[EXERCISE PROMPT] Please, without the pictures, retype exactly the lines from the start of the material through the line that holds "قسط نمبر : 2482".

[DATASET EXTRACT]

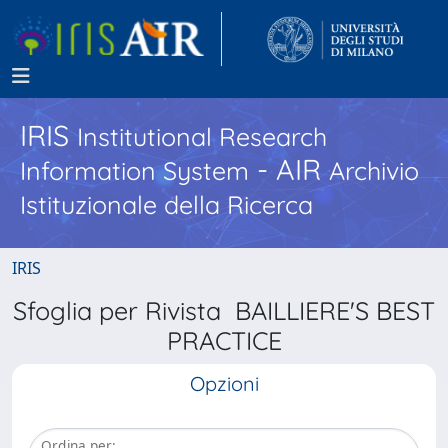
IRIS
Institutional Research
- AIR
Information System
Archivio
Istituzionale della Ricerca
IRIS
Sfoglia per Rivista BAILLIERE'S BEST
PRACTICE
Opzioni
Ordina per:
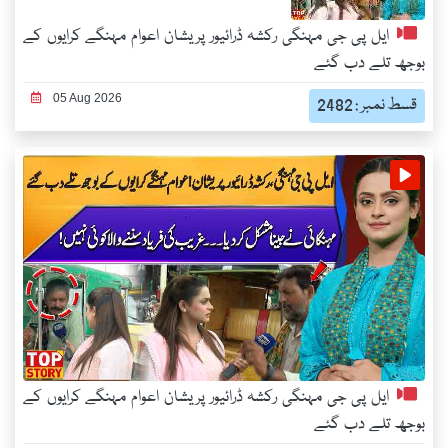
ایل پی جی مہنگی رکشہ ڈرائیور پریشان اعوام مہنگے کرایوں کے
بوجھ تلے دب گئے
05 Aug 2026
قسط نمبر : 2482
ایل پی جی مہنگی رکشہ ڈرائیور پریشان اعوام مہنگے کرایوں کے
بوجھ تلے دب گئے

[EXPECTED OUTPUT]
IRIS
Institutional Research
- AIR
Information System
Archivio
Istituzionale della Ricerca
IRIS
Sfoglia per Rivista BAILLIERE'S BEST
PRACTICE
Opzioni
Ordina per:
ایل پی جی مہنگی رکشہ ڈرائیور پریشان اعوام مہنگے کرایوں کے
بوجھ تلے دب گئے
05 Aug 2026
قسط نمبر : 2482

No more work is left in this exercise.